Ask anybody: who is your favourite James Bond? I guarantee the answer will be the first one they ever saw – oh, Roger Moore or Timothy Dalton or Daniel Craig or even George Lazenby. For me it’s Connery because he created the character on screen and left an indelible stamp on it. But I also have high hopes for Craig, particularly after Casino Royale, and a personal fondness for Moore, partly because he and my father had planned to film my first novel, The Matter of Mandrake.
Sadly, that didn’t happen because Lord Lew Grade had an option on Roger’s services to make umpteen more episodes of The Saint and when that was over he went off to play Bond instead of the secret agent I’d created. Bad choice, if you ask me.
But when he was filming Moonraker in Rio de Janeiro, I interviewed Roger on Sugar Loaf Mountain. At the time he was at loggerheads with the producer Cubby Broccoli. Roger had said he wouldn’t make another Bond unless he was paid more money, and Broccoli didn’t want to pay him more money.

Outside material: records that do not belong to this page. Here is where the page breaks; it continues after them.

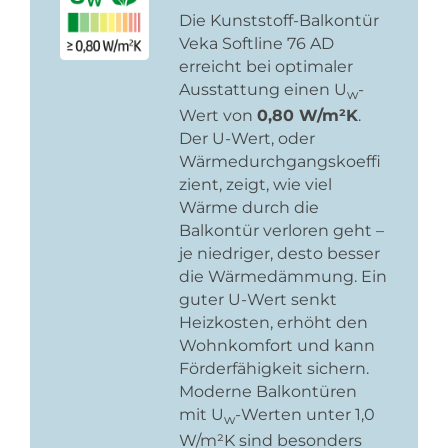
Die Kunststoff-Balkontür
Veka Softline 76 AD
erreicht bei optimaler
Ausstattung einen U
-
w
Wert von
0,80 W/m²K
.
Der U-Wert, oder
Wärmedurchgangskoeffi
zient, zeigt, wie viel
Wärme durch die
Balkontür verloren geht –
je niedriger, desto besser
die Wärmedämmung. Ein
guter U-Wert senkt
Heizkosten, erhöht den
Wohnkomfort und kann
Förderfähigkeit sichern.
Moderne Balkontüren
mit U
-Werten unter 1,0
w
W/m²K sind besonders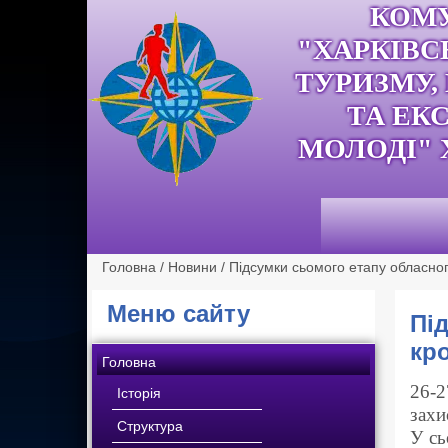
КОМ
"ХАРКІВС
ТУРИЗМУ,
ТА ЕК
МОЛОДІ" 
Головна
/
Новини
/
Підсумки сьомого етапу обласно
Меню сайту
Пі
кр
Головна
26-2
Історія
захи
Структура
У сь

Just before the interview began, Broccoli said: “Ask him – ask him if he’s going to do the next movie.” So I did and, as I’d expected, Roger – ever the master of the evasive answer – came out with something smooth and fluent, which could be interpreted either way. The interview over Broccoli took me to one side. “What did that asshole of an actor have to say?” he asked.
I told him what the asshole of an actor had to say and Broccoli said (expletive deleted) and stumped away. It worked out OK, though, because Moore went on to play 007 three more times.
I’ve seen all the Bond films and liked many, though by no means all, of them. The 22nd and most recent, Quantum of Solace, was a great disappointment; with its frantic action and terse dialogue, it seemed to belong more to the Jason Bourne than the Bond series.
But for my generation the attachment to 007 goes back beyond the movies to Ian Fleming’s original novels. In the early 1950s, a time of great austerity, Fleming introduced us to a way of life we had never dreamt of.
In an age when most of us had never even heard of a martini, Bond insisted on his being shaken not stirred. He had his cigarettes (consumption: 70 a day) hand-made for him. He flew first-class all over the world, stayed at luxurious hotels, ate exotic things like oysters and caviar, quaffed vintage champagne like beer, took on and overcame desperate villains, and was pursued by so many beautiful women that he almost had to beat them off with a stick.
For a young man, what was not to like? We all wanted to be James Bond. And somehow, despite – or, who knows, possibly because of – his cavalier and occasionally cruel treatment of their sex, women seemed to like him, too.
So for all manner of reasons I look forward to the new movie, Skyfall. I just hope it s better than Quantum of Solace, that’s all.